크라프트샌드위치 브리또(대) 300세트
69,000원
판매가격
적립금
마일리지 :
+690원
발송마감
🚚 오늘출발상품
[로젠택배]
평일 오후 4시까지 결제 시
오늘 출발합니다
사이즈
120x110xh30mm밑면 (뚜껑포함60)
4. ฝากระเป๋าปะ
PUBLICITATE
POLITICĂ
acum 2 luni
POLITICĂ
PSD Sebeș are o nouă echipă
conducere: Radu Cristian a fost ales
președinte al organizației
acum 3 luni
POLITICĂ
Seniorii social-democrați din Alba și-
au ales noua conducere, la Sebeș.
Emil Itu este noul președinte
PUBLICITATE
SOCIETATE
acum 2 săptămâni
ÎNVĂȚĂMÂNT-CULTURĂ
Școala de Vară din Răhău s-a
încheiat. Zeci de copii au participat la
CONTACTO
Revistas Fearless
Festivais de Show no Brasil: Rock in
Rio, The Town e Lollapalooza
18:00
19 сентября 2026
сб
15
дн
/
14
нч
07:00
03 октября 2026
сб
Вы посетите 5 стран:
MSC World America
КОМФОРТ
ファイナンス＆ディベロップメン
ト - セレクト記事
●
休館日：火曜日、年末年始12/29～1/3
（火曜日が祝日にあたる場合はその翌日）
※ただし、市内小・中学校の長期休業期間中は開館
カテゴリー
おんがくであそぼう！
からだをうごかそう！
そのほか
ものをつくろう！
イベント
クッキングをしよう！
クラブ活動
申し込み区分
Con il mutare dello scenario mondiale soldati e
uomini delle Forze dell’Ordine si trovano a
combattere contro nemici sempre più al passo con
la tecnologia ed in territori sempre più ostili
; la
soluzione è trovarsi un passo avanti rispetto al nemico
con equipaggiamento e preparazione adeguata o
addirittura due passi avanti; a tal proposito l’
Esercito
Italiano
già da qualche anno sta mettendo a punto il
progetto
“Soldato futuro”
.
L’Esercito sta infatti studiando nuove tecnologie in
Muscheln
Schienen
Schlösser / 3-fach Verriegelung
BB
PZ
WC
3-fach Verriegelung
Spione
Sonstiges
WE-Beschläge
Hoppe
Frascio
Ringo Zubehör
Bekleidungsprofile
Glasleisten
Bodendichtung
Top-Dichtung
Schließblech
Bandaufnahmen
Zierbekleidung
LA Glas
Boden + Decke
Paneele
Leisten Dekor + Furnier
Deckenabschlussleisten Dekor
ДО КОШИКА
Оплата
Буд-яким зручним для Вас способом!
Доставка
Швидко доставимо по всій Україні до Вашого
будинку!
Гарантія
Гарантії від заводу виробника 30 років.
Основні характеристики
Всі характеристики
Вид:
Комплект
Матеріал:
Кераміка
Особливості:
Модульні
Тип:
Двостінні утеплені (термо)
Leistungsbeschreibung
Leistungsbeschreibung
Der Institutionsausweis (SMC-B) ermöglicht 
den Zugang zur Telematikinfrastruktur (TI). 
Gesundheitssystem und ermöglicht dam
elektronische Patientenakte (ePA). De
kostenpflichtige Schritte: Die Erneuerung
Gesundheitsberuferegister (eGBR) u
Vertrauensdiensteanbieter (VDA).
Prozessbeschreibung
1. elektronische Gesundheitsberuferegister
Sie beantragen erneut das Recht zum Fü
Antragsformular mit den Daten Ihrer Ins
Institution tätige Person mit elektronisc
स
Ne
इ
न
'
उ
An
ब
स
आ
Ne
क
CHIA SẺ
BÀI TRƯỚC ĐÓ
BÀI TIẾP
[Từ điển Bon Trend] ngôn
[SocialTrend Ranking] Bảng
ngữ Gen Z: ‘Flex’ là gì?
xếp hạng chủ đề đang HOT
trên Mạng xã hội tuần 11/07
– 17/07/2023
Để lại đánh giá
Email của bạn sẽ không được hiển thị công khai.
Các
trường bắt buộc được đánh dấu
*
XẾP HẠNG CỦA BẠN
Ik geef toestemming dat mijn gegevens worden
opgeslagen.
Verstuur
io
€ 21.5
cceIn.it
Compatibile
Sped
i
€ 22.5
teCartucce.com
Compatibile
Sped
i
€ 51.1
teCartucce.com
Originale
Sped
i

● Your task
From the data above, show each line that contains "passo".

● Answer for this exercise
combattere contro nemici sempre più al passo con
soluzione è trovarsi un passo avanti rispetto al nemico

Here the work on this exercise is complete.